Riboswitches are gene-regulatory mRNA domains that recognize small molecule metabolites and second messengers.18 With the exception of the catalytic glmS ribozyme-riboswitch,9, 10 these regulators function by adopting ligand occupancy-dependent conformations that modulate transcription, translation or alternative splicing. The substructure of a riboswitch that suffices for specific ligand binding in vitro is known as its “aptamer” domain.
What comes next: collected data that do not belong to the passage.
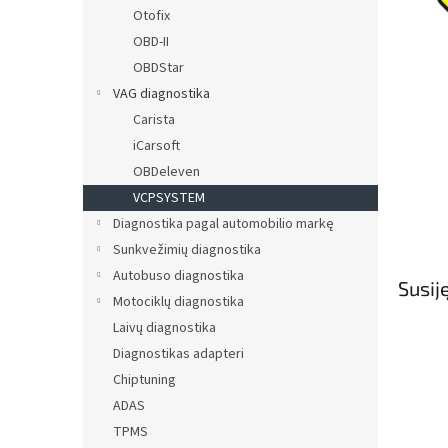
Otofix
OBD-II
OBDStar
VAG diagnostika
Carista
iCarsoft
OBDeleven
VCPSYSTEM
Diagnostika pagal automobilio markę
Sunkvežimių diagnostika
Autobuso diagnostika
Susij
Motociklų diagnostika
Laivų diagnostika
Diagnostikas adapteri
Chiptuning
ADAS
TPMS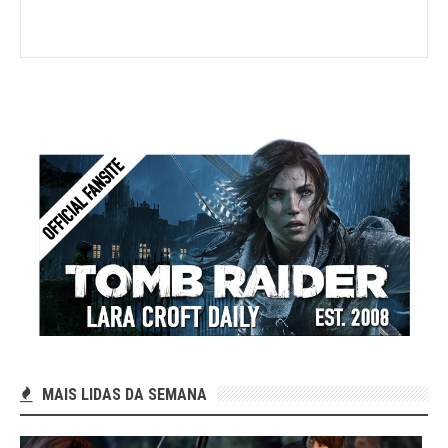
MAIS LIDAS DA SEMANA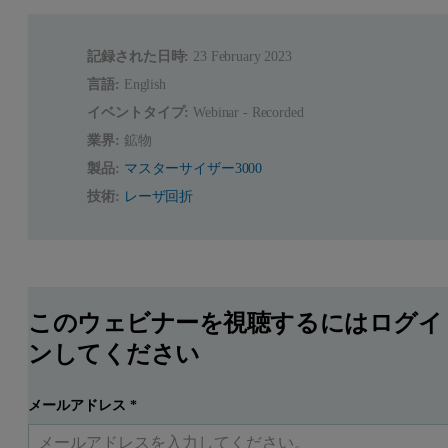
記録された日時:
23 February 2023
言語:
English
イベントタイプ:
Webinar - Recorded
業界:
鉱物
製品:
マスターサイザー3000
技術:
レーザ回折
このウェビナーを視聴するにはログイ
ンしてください
メールアドレス
*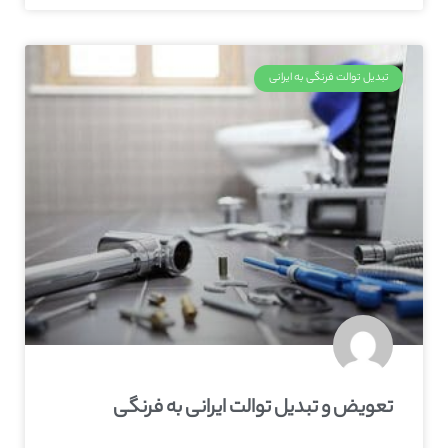
تبدیل توالت فرنگی به ایرانی
تعویض و تبدیل توالت ایرانی به فرنگی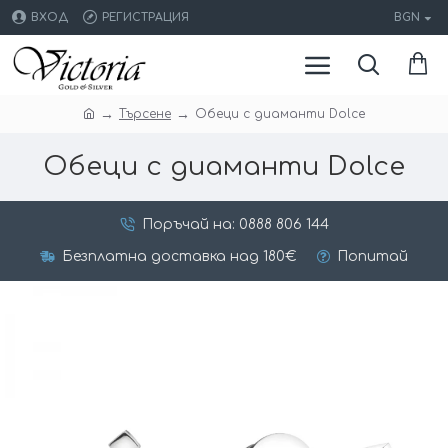
ВХОД
РЕГИСТРАЦИЯ
BGN
Търсене
Oбеци с диаманти Dolce
Oбеци с диаманти Dolce
Поръчай на: 0888 806 144
Безплатна доставка над 180€
Попитай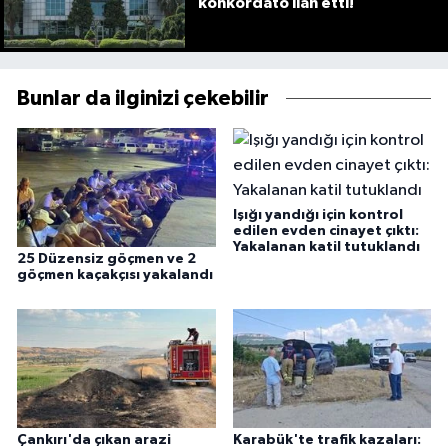
konkordato ilan etti!
Bunlar da ilginizi çekebilir
Işığı yandığı için kontrol
edilen evden cinayet çıktı:
Yakalanan katil tutuklandı
25 Düzensiz göçmen ve 2
göçmen kaçakçısı yakalandı
Çankırı'da çıkan arazi
Karabük'te trafik kazaları: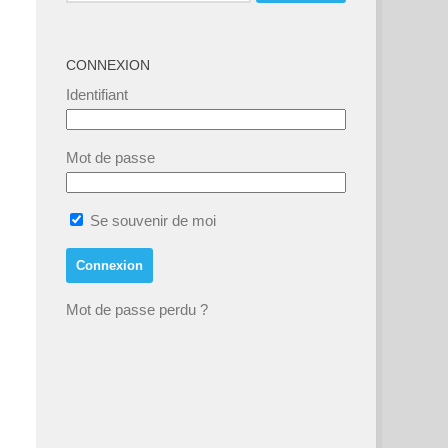
CONNEXION
Identifiant
Mot de passe
Se souvenir de moi
Mot de passe perdu ?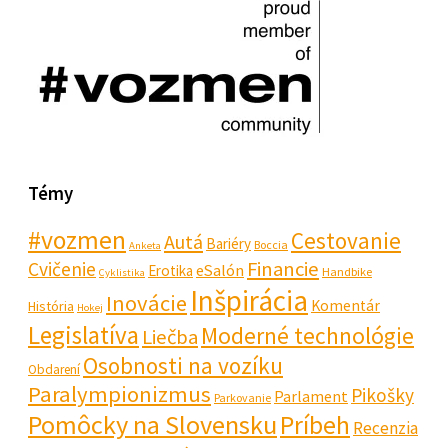
Témy
#vozmen
Cestovanie
Autá
Bariéry
Boccia
Anketa
Financie
Cvičenie
eSalón
Erotika
Handbike
Cyklistika
Inšpirácia
Inovácie
Komentár
História
Hokej
Legislatíva
Moderné technológie
Liečba
Osobnosti na vozíku
Obdarení
Paralympionizmus
Pikošky
Parlament
Parkovanie
Pomôcky na Slovensku
Príbeh
Recenzia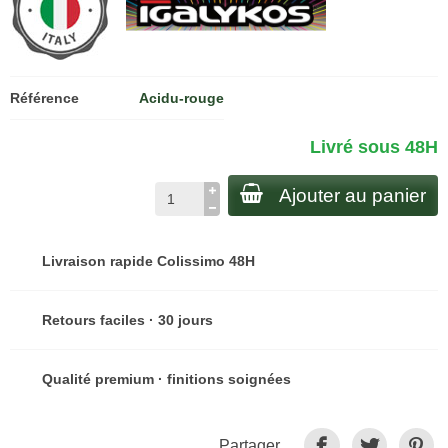
Référence
Acidu-rouge
Livré sous 48H
Ajouter au panier
Livraison rapide Colissimo 48H
Retours faciles · 30 jours
Qualité premium · finitions soignées
Partager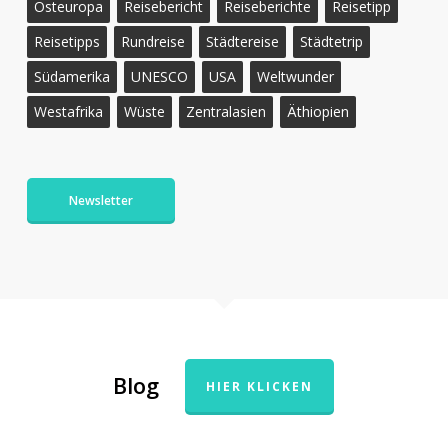
Osteuropa
Reisebericht
Reiseberichte
Reisetipp
Reisetipps
Rundreise
Städtereise
Städtetrip
Südamerika
UNESCO
USA
Weltwunder
Westafrika
Wüste
Zentralasien
Äthiopien
Newsletter
Blog
HIER KLICKEN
Biophysical characterization of the aptamer domains of different riboswitch classes shows that their global structural response to ligand binding is idiosyncratic.11 The aptamer domain of the flavin-mononucleotide (FMN) riboswitch from Bacillus subtilis is largely pre-organized in the absence of FMN at physiologic Mg2+ concentrations, while that of the class I S-adenosylmethionine (SAM) riboswitch from the same organism is only partly ordered absent its cognate metabolite, and adopts its most compact form upon SAM binding.11 Moreover, the degree of compaction induced by ligand binding or by Mg2+ varies even between aptamer domains of the same riboswitch class [e.g. the thiamine-pyrophosphate (TPP) riboswitches from Escherichia coli and Arabidopsis thaliana]12. Although it has been suggested that this variation may reflect the distinct regulatory requirements of each genetic locus,12 the functional significance of ligand binding-induced global folding of riboswitch aptamer domains remains to be established.
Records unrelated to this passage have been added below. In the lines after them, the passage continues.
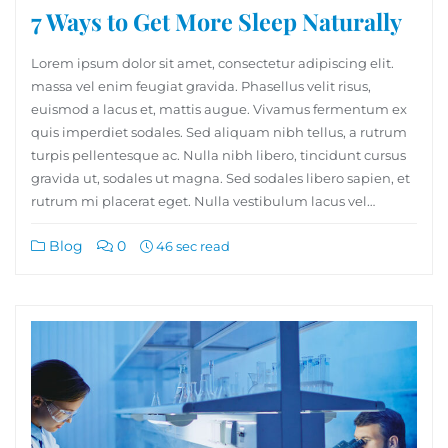
7 Ways to Get More Sleep Naturally
Lorem ipsum dolor sit amet, consectetur adipiscing elit.
massa vel enim feugiat gravida. Phasellus velit risus,
euismod a lacus et, mattis augue. Vivamus fermentum ex
quis imperdiet sodales. Sed aliquam nibh tellus, a rutrum
turpis pellentesque ac. Nulla nibh libero, tincidunt cursus
gravida ut, sodales ut magna. Sed sodales libero sapien, et
rutrum mi placerat eget. Nulla vestibulum lacus vel…
Blog
0
46 sec read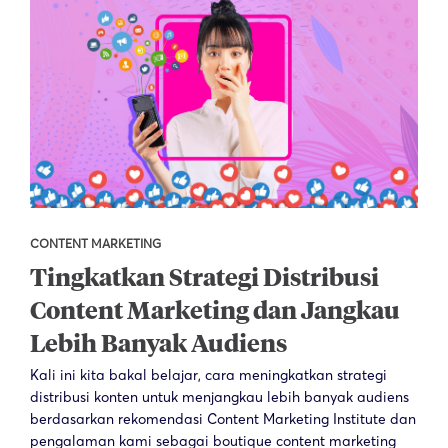
CONTENT MARKETING
Tingkatkan Strategi Distribusi
Content Marketing dan Jangkau
Lebih Banyak Audiens
Kali ini kita bakal belajar, cara meningkatkan strategi
distribusi konten untuk menjangkau lebih banyak audiens
berdasarkan rekomendasi Content Marketing Institute dan
pengalaman kami sebagai boutique content marketing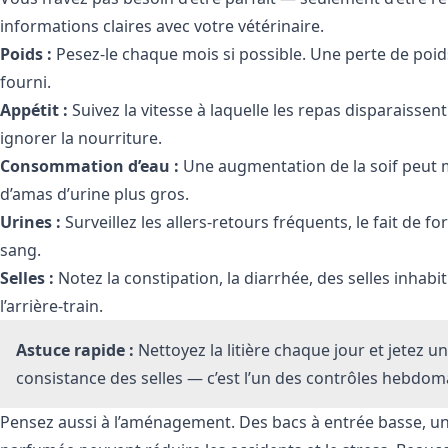
informations claires avec votre vétérinaire.
Poids :
Pesez-le chaque mois si possible. Une perte de poi
fourni.
Appétit :
Suivez la vitesse à laquelle les repas disparaisse
ignorer la nourriture.
Consommation d’eau :
Une augmentation de la soif peut mé
d’amas d’urine plus gros.
Urines :
Surveillez les allers-retours fréquents, le fait de f
sang.
Selles :
Notez la constipation, la diarrhée, des selles inhabi
l’arrière-train.
Astuce rapide :
Nettoyez la litière chaque jour et jetez un
consistance des selles — c’est l’un des contrôles hebdoma
Pensez aussi à l’aménagement. Des bacs à entrée basse, un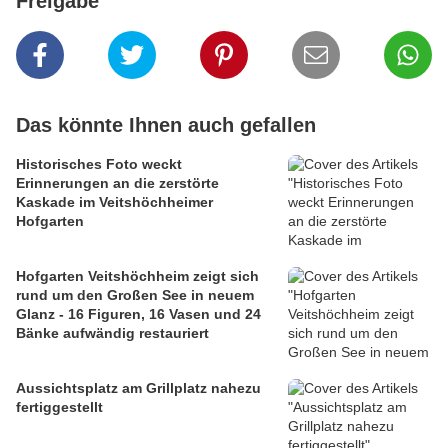
Freigabe
Das könnte Ihnen auch gefallen
Historisches Foto weckt
Erinnerungen an die zerstörte
Kaskade im Veitshöchheimer
Hofgarten
Hofgarten Veitshöchheim zeigt sich
rund um den Großen See in neuem
Glanz - 16 Figuren, 16 Vasen und 24
Bänke aufwändig restauriert
Aussichtsplatz am Grillplatz nahezu
fertiggestellt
Cyclic diguanylate (c-di-GMP) is a bacterial second messenger involved in the regulation of a variety of complex physiological adaptations including motility, virulence, biofilm formation, and cell cycle progression.1316 Two structurally distinct classes of c-di-GMP riboswitches have been described.17, 18 Of these, the class-I riboswitches (c-di-GMP-I) are the most widespread. Over 500 different c-di-GMP-I riboswitches have been identified in a wide range of bacteria, and are often found in multiple copies in bacterial genomes. As many as 30 different genetic loci in Geobacter uraniumreducens appear to be under c-di-GMP-I riboswitch regulation.19 Crystallographic structure determinations of the aptamer domain of the c-di-GMP-I riboswitch associated with the tfoX gene of Vibrio cholerae bound to the second messenger revealed that the RNA consists of three helices, paired regions P1a, P1b, and P2, joined in a three-way junction by joining regions J1a/b, J1b/2, and J2/1a (Fig. 1a,b).20, 21 c-di-GMP binds at the junction, participating in an interaction network between P1a, P1b, and the three joining regions. The conserved A47 from J1b/2 intercalates between the two guanine bases of the second messenger (Fig. 1a,b, purple). The bound c-di-GMP and A47 mediate continuous coaxial stacking between P1b and P1a. P2 docks side-by-side with P1b. This arrangement appears to be stabilized by two sets of phylogenetically conserved tertiary interactions distal to the junction, in addition to the c-di-GMP-bound junction itself. First, the GNRA tetraloop (GT) that caps P1b docks against a tetraloop receptor (TR) in P2. Second, an interhelical Watson-Crick pair is formed between C44 of P1b and G83 of P2 (Fig. 1a,b, green and orange).20, 21

Figure 1
Single molecule FRET reveals four populations. (a) Secondary structure of the c-di-GMP-I riboswitch aptamer domain from Vibrio cholerae with c-di-GMP bound. For smFRET, a two-piece construct was used with the strands highlighted in red and blue. The red ...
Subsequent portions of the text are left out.